If the Lasso loss does not decease at step 426, the backward step to the selected feature is not used to update the model feature weights 220. As such, the feature weight value of the selected feature in feature weights 220 is maintained at the value it had before the backward step as shown by step 433. At step 434, the process determines if there are more iterations of feature weight value adjustment to be performed. If more iterations are to be performed, the process returns to step 400 to select a feature and steps 402, 404, 406 and 410 are performed to identify a forward step for a feature weight.

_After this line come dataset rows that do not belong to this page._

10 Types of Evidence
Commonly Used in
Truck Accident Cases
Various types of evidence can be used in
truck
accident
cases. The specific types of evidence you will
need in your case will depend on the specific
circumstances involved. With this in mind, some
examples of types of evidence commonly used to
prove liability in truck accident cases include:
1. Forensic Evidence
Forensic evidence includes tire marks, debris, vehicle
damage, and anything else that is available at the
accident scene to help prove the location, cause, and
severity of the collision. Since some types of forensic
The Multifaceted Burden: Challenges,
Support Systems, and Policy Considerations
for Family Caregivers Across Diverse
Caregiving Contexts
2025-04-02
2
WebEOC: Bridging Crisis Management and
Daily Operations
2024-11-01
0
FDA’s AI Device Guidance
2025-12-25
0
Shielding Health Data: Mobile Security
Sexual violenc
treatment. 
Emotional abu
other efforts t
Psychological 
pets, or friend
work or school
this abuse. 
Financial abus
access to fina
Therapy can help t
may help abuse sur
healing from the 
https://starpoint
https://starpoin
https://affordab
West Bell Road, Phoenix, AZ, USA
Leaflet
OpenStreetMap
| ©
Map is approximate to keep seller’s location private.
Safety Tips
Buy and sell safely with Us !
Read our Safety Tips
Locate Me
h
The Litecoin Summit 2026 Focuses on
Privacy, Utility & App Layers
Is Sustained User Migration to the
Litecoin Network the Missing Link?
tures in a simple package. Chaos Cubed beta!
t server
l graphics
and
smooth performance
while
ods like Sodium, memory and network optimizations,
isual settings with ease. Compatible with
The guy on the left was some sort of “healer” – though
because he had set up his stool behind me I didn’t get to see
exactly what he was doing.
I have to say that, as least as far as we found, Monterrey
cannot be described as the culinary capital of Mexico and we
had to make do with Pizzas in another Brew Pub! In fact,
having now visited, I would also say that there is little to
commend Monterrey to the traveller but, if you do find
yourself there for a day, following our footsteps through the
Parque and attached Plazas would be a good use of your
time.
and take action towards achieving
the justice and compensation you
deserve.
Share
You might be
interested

When no more iterations are to be performed either at step 430 or step 434, the process of modifying the feature weights ends at step 432. The resulting feature weights 220 are the trained feature weights that can then be used in a language model for either speech recognition or phonetic-to-character conversion.
Embodiments are operational with numerous other general purpose or special purpose computing system environments or configurations. Examples of well-known computing systems, environments, and/or configurations that may be suitable for use with various embodiments include, but are not limited to, personal computers, server computers, hand-held or laptop devices, multiprocessor systems, microprocessor-based systems, set top boxes, programmable consumer electronics, network PCs, minicomputers, mainframe computers, telephony systems, distributed computing environments that include any of the above systems or devices, and the like.
Embodiments may be described in the general context of computer-executable instructions, such as program modules, being executed by a computer. Generally, program modules include routines, programs, objects, components, data structures, etc. that perform particular tasks or implement particular abstract data types. Some embodiments are designed to be practiced in distributed computing environments where tasks are performed by remote processing devices that are linked through a communications network. In a distributed computing environment, program modules are located in both local and remote computer storage media including memory storage devices.
With reference to
Computer 610 typically includes a variety of computer readable media. Computer readable media can be any available media that can be accessed by computer 610 and includes both volatile and nonvolatile media, removable and non-removable media. By way of example, and not limitation, computer readable media may comprise computer storage media and communication media. Computer storage media includes both volatile and nonvolatile, removable and non-removable media implemented in any method or technology for storage of information such as computer readable instructions, data structures, program modules or other data. Computer storage media includes, but is not limited to, RAM, ROM, EEPROM, flash memory or other memory technology, CD-ROM, digital versatile disks (DVD) or other optical disk storage, magnetic cassettes, magnetic tape, magnetic disk storage or other magnetic storage devices, or any other medium which can be used to store the desired information and which can be accessed by computer 610. Communication media typically embodies computer readable instructions, data structures, program modules or other data in a modulated data signal such as a carrier wave or other transport mechanism and includes any information delivery media. The term “modulated data signal” means a signal that has one or more of its characteristics set or changed in such a manner as to encode information in the signal. By way of example, and not limitation, communication media includes wired media such as a wired network or direct-wired connection, and wireless media such as acoustic, RF, infrared and other wireless media. Combinations of any of the above should also be included within the scope of computer readable media.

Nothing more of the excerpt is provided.